Marie next goes to an old boat that she saw in one of Larsen’s photos. The hold of the ship is covered in scratches as if a wild animal had been locked inside. She asks Felix about the boat, and he explains that people were always afraid of her mother, just like they’re afraid of Marie. The Russian owners of the boat have been missing a long time.
Felix then takes her to a dance club. Daniel is there too, and she whispers to him “I’m transforming into a monster, and I really need to get laid before. Do you think you can help me?” They go off to some abandoned building to do the deed, but when he touches her, she gets hairy in that spot. Her eyes turn yellow in the middle of sex. But he seems to be completely on board with it all.

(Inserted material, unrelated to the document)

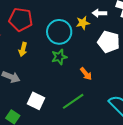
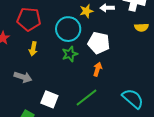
yellow star: (83, 23) -> (86, 11), moved
white pentagon: (109, 42) -> (99, 43), moved
orange arrow: (86, 74) -> (98, 69), turned -120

She wakes up at home when her father and the doctor pin her down and try to inject her with the drug. She fights hard, but they don’t get to finish because Mom leaps and attacks the doctor, werewolf-style, killing him. Marie and Thor bury Larsen in the backyard. Marie asks Thor if that’s what happened to the Russians, who must have done something to her mother.

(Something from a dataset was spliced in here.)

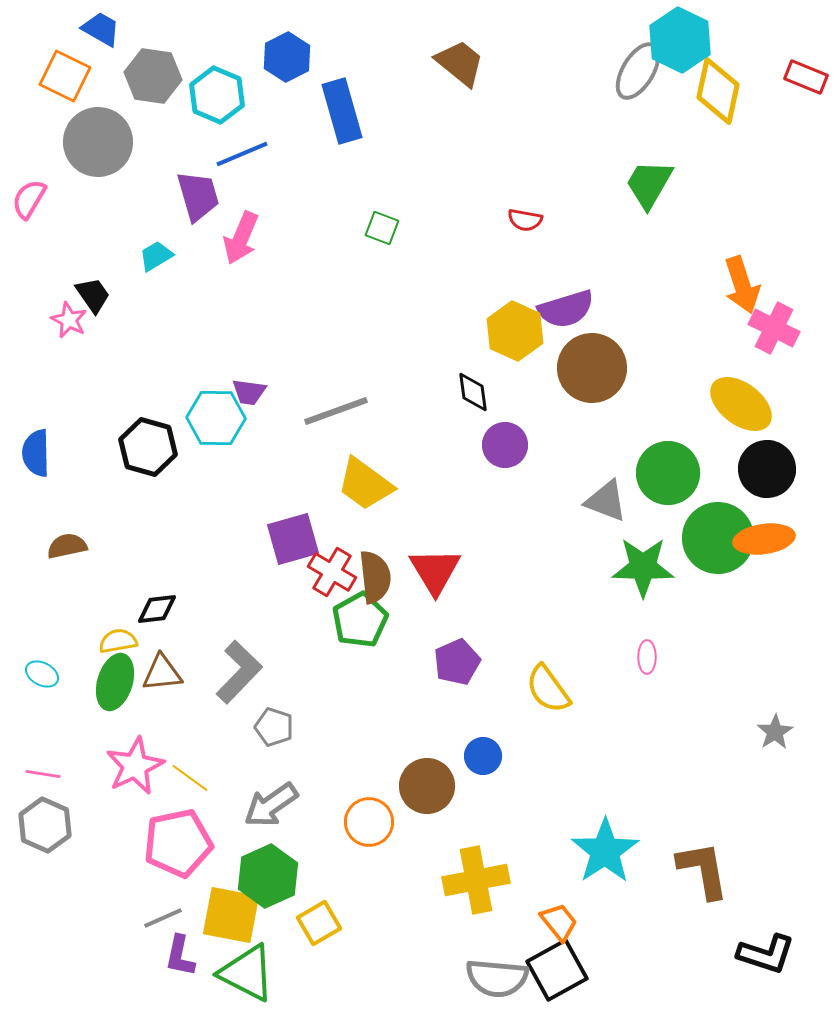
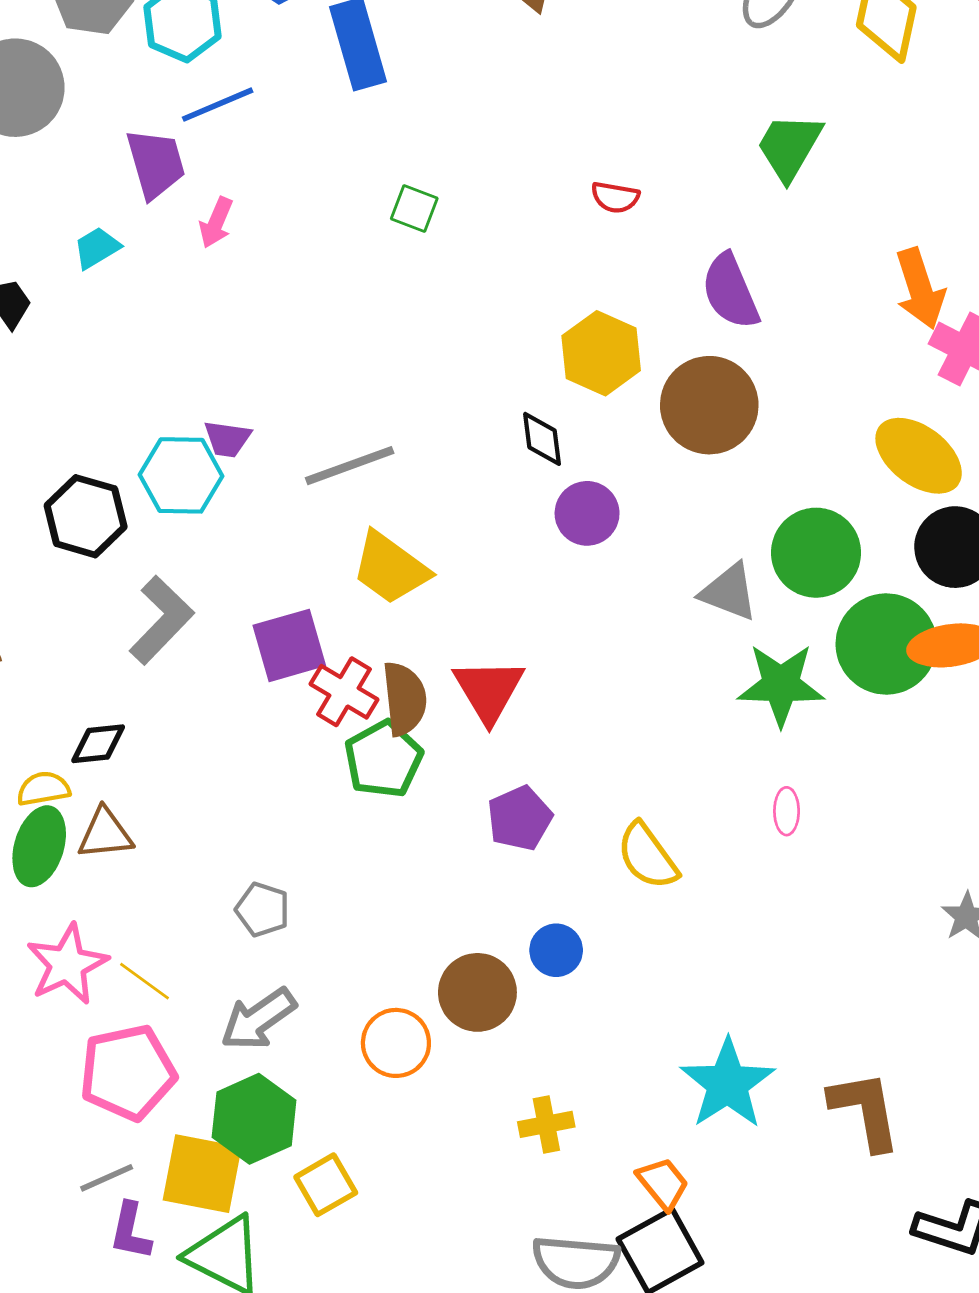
pink arrow: (241, 238) -> (216, 223), size x0.7
purple semicircle: (566, 309) -> (730, 291), moved, turned 84
gray L-shape: (239, 672) -> (161, 620), moved
yellow cross: (476, 880) -> (546, 1124), size x0.6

Next morning, the doctor is missing, and the townspeople think Thor’s wife had something to do with it. They need to look at Mom, naked, to be sure. They check her fingernails and gums. It seems the whole town is in on Mom’s little secret. Thor plays it cool and so does Marie.
When Marie comes home from work the next morning, she finds her mother drowned in the bathtub. Could it have been suicide, or did one of the townspeople do it to her?
At the funeral, Marie notices that her fingernails are bleeding. Everyone there stares at her, and it seems they realize their problems aren’t over. She refills everyone’s coffee with her bloody hands to make some kind of a defiant statement, literally waving it in their faces. She goes to work the next day, hairy chest and all. That night on the way home, she’s chased by a bunch of guys on motorcycles.
One of the bikers gets his throat torn out. Daniel finds her and warns her that the others are coming for her. He offers to get a boat while she goes home to pack her stuff - they will run far away together. Thor catches her leaving and lets her go. He tells her not to take any crap from anyone. The goons from work catch her before Daniel returns, but he does see them dragging her away.
The others load her aboard a fishing boat and lock her in one of the holds. The guys on the boat plan to tie her up and throw her overboard, but Daniel gets aboard and opens the hatch. Things go badly for the kidnappers and Felix, who betrayed her to the others.
Daniel comes out and hugs Marie. As the sun comes up, only she and Daniel are left. What now?
It’s all super-bleak, dreary, and washed-out, as every scene is depressing and morose. Didn’t Thor ever realize that a little communication goes a long way? Most of what happened and the angst involved could have been avoided had he not been in denial for so long. But on the other hand, he was conflicted by loving a woman who was a killing machine. He didn’t want to have to keep her drugged, but he felt like he had to.
Daniel suspected, then knew, what Marie was going to become. He was not only okay with it, but fully embraced it. An interesting choice.
At first, the condition appears to be genetic, but later on, there’s mention of the Russians doing something to Marie’s mother, so we don’t really know what caused all this. It’s definitely a disease, so the full moon, silver bullets, and the like don’t really apply here, but it’s clearly a lycanthropic condition of some sort.
Marie never really turns into a werewolf of the usual sort, but she gets a hairy face, claws, and big teeth. It’s a little different, and a slow, dramatic burn more than a straight-up monster movie, but it’s really cool.